Fred Wszolek, a spokesman for Unlock Michigan, has acknowledged some problems with paid petition circulators and said that signatures collected by In the Field will not be used. He has said that most of the signatures were collected by Unlock Michigan volunteers, not paid circulators.
“We have gone above and beyond to require all circulators to behave lawfully, appropriately and professionally at all times,” Wszolek said Wednesday. “If they failed to meet that standard, they should be held accountable.”
Fisk said the “new evidence shows that the illegal and improper tactics affect both the paid circulators and the volunteer circulators, as well.”
More: In secret recording, trainer for Unlock Michigan advises on unlawful tactics
More: Unlock Michigan petition circulator has criminal record, history of ‘bait and switch’
Other photos and videos Keep Michigan Safe said it will release on its website Wednesday show unattended petitions left on tables at restaurants and another business by volunteer circulators. Under state law, signatures must be witnessed by the person circulating the petition.
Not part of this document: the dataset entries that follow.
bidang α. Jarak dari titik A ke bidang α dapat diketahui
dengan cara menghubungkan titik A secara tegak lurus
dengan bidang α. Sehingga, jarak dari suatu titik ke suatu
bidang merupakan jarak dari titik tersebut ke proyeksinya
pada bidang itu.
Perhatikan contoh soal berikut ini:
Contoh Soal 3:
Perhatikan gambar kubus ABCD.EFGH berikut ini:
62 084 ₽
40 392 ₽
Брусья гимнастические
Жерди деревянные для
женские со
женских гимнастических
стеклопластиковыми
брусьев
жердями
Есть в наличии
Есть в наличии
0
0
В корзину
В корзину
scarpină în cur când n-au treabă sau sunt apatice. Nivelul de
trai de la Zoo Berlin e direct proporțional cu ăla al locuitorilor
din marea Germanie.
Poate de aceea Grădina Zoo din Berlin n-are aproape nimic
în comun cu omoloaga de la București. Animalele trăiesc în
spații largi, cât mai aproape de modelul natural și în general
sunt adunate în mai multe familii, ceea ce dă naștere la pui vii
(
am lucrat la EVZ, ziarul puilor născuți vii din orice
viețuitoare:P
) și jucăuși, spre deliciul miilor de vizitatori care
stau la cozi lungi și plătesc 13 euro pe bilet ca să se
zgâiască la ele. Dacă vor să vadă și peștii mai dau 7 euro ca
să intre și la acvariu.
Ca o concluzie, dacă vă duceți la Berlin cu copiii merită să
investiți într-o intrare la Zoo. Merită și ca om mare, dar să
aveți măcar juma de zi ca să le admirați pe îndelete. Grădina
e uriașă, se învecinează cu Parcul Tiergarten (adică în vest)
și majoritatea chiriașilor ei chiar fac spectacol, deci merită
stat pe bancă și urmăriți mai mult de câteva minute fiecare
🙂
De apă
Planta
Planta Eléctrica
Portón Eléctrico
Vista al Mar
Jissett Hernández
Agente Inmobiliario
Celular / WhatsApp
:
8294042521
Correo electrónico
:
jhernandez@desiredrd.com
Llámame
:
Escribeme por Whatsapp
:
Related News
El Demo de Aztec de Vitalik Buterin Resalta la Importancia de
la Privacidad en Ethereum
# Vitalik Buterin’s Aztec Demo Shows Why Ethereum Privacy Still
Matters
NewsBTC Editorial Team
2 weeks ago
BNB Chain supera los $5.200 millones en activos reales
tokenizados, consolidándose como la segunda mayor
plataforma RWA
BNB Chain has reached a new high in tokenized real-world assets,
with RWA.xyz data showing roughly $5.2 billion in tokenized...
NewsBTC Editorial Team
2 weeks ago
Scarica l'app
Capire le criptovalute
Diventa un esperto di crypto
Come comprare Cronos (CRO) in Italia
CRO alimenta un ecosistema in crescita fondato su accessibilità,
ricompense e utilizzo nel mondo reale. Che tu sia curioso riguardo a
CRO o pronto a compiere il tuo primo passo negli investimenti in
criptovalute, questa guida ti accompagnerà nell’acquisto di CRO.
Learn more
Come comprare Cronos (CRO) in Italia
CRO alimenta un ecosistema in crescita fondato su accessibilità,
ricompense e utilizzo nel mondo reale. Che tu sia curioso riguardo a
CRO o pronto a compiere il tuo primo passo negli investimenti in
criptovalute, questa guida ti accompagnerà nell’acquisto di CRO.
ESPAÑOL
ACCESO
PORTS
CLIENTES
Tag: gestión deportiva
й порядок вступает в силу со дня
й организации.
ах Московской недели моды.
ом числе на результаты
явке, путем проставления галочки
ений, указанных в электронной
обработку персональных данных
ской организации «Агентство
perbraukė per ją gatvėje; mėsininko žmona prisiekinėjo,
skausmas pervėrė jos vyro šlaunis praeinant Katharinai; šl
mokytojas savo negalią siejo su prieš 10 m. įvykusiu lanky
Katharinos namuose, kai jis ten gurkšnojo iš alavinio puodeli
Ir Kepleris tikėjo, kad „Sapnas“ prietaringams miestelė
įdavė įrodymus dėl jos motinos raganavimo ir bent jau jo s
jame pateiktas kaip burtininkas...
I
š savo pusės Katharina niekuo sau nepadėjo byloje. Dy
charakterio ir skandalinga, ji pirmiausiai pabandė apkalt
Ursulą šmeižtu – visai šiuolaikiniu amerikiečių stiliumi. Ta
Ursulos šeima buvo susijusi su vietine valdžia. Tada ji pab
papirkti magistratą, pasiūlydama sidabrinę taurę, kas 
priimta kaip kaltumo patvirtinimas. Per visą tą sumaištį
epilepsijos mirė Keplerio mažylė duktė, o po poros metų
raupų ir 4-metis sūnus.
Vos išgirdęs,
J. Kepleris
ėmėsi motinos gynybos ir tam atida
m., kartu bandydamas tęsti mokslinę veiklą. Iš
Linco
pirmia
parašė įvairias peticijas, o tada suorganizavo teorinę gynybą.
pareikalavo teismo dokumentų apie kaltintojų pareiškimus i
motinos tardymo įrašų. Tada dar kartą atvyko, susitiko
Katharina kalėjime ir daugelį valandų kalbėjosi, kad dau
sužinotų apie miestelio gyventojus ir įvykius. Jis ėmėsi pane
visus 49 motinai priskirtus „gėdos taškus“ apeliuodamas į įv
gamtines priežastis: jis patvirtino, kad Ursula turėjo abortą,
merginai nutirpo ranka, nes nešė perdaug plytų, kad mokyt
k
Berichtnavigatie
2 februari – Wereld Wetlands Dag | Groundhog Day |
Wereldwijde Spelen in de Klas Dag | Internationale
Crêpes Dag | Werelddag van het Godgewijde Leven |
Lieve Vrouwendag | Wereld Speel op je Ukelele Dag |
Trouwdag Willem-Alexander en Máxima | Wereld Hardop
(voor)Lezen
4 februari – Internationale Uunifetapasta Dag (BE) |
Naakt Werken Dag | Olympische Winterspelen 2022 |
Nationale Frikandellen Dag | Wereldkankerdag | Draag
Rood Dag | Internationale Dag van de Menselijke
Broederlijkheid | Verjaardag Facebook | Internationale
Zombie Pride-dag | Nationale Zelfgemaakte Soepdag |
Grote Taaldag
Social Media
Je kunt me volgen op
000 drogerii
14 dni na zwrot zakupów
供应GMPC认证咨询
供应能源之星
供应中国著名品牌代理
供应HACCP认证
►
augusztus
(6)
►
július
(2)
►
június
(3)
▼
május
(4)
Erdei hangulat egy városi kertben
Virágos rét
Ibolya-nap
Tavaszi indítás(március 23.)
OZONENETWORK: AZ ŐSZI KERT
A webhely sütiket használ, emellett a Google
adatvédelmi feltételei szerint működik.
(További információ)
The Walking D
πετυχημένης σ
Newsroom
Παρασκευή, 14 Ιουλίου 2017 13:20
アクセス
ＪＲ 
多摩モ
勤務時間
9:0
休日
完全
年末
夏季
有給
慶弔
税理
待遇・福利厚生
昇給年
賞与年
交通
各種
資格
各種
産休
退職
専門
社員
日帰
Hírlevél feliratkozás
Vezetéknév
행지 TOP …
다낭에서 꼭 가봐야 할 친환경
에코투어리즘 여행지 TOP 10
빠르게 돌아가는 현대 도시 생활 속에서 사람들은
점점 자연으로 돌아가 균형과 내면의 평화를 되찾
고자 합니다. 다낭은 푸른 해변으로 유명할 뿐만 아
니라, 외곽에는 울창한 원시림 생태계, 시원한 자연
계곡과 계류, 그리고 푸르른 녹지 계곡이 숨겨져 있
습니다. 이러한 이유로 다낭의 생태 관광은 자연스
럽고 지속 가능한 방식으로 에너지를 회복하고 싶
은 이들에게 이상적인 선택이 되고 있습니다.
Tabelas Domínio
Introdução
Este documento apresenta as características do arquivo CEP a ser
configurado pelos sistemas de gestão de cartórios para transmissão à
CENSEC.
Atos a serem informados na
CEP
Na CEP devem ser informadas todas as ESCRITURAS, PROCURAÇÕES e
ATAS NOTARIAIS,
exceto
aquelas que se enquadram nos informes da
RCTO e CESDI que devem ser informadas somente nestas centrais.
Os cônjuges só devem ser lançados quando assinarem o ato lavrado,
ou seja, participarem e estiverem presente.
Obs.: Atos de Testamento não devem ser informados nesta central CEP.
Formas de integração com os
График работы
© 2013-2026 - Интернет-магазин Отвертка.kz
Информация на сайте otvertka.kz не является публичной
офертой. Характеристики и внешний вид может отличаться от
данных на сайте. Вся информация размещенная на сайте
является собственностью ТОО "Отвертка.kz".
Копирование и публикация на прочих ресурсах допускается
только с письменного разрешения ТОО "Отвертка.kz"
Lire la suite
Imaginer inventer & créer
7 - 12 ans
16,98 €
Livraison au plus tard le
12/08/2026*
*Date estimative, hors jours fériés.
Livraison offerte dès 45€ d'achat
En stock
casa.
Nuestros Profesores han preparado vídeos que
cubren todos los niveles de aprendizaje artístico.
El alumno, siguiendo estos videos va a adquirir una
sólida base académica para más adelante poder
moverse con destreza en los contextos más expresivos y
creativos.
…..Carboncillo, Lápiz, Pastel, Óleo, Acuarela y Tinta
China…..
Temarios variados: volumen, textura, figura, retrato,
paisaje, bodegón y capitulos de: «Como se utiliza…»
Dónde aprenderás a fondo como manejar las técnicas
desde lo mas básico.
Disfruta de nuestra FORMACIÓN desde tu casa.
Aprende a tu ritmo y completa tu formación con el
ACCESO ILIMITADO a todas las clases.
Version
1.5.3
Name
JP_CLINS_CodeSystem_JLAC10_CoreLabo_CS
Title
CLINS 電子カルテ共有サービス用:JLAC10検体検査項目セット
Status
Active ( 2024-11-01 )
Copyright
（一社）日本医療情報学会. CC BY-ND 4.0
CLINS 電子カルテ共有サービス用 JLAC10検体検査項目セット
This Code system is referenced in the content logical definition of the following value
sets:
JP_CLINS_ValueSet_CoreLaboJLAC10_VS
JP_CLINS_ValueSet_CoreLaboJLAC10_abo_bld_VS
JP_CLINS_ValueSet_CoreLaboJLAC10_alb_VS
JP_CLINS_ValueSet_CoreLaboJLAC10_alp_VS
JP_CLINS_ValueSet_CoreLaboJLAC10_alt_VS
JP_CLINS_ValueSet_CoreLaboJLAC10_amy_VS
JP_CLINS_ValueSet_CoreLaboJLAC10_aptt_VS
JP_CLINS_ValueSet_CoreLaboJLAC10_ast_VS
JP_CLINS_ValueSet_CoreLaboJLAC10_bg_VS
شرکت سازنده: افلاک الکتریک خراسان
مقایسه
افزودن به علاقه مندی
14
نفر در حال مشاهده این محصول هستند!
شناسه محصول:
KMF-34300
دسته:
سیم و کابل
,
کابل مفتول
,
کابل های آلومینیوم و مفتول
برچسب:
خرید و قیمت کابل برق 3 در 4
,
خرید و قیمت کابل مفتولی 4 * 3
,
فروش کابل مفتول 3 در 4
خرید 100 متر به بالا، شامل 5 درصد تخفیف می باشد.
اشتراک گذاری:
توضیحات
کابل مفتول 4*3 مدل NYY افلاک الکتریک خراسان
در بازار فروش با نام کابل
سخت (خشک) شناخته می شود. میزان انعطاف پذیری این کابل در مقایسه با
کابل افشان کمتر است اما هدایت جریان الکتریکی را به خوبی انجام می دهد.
Another shows a volunteer petition circulator having someone sign a voter registration card and then immediately sign the petition, although the voter registration card had not yet been submitted to the state so it could take effect, Fisk said. Only registered voters are allowed to sign petitions.
On Monday, Michigan Attorney General Dana Nessel announced she is launching a criminal investigation into Unlock Michigan and its signature collection methods.
Nessel’s announcement followed a series of Free Press articles about questionable tactics employed by paid signature collectors working on the Unlock Michigan campaign.
The Free Press reported Sept. 22 on a video showing Erik Tisinger advising trainees about giving potential signers inaccurate information about the purpose of the petition, trespassing on private property, unlawfully leaving petitions in someone else’s possession to collect signatures, and giving misleading testimony in a court deposition.
In August, the Free Press reported that another company involved in collecting signatures, Let the People Decide, has a history of alleged “bait and switch” tactics in paid petition drives around the U.S., in which people were allegedly given inaccurate descriptions of what the initiatives would do, and the company is headed by a man who has a criminal record for falsifying his voter registration.
“The alleged unscrupulous and illegal tactics being used by Unlock Michigan are unsettling and the attorney general’s decision to open an investigation into these allegations is an important and necessary step to protect the integrity of our election laws,” Whitmer spokeswoman Tiffany Brown said Wednesday.
Every paid circulator employed by Unlock Michigan, National Petition Management or any subcontractor was required to sign an agreement which, among other things, requires that circulators “not make statements or present exhibits falsifying the contents or effects” of the petition, Wszolek said, and “not solicit or allow false or forged signatures.”
That said, Unlock Michigan will submit more than 500,000 signatures Friday, which is far more than the roughly 340,000 valid signatures required, he said.
“There is no doubt whatsoever that we have more than (the) required number of signatures to submit this initiative to the Legislature for prompt action,” Wszolek said.
“Any delay in doing so will amount to disenfranchising more than a half million Michigan citizens who are exercising their right to initiate legislation.”